Building Modern Laravel APIs: Authentication with JWT
Add JWT auth to a Laravel API with register, login, refresh, and logout flows using Form Request DTOs, Action classes, and auth:api middleware.
Authentication is one of those things you cannot afford to get wrong. Get it right and it is invisible - it just works, every request is secure, and nobody thinks about it. Get it wrong and you are dealing with security incidents, token leaks, and the kind of technical debt that compounds fast.

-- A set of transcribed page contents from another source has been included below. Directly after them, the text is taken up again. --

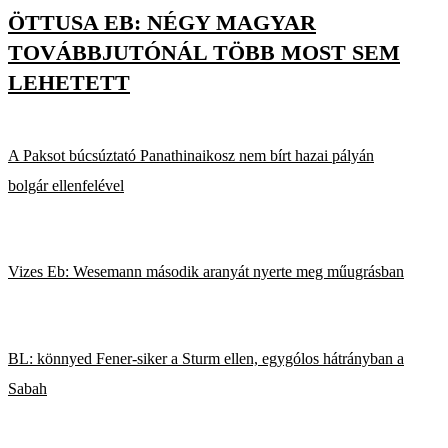
ÖTTUSA EB: NÉGY MAGYAR
TOVÁBBJUTÓNÁL TÖBB MOST SEM
LEHETETT
A Paksot búcsúztató Panathinaikosz nem bírt hazai pályán
bolgár ellenfelével
Vizes Eb: Wesemann második aranyát nyerte meg műugrásban
BL: könnyed Fener-siker a Sturm ellen, egygólos hátrányban a
Sabah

In this article we are going to implement JWT authentication properly for Pulse-Link. We already configured the JWT guard in Article 1 and protected our lead routes with auth:api middleware - but right now there is no way to actually get a token. No registration, no login, no refresh. That changes today.
By the end of this article we will have a complete authentication flow: users can register, log in, refresh their tokens, and log out. And it will all follow the same patterns we have established - invokable controllers, Form Request DTOs, Action classes, and Problem+JSON errors.
How JWT Works in This Context
Before we write any code, it is worth being clear about what JWT gives us and why it is the right choice for a pure API application like Pulse-Link.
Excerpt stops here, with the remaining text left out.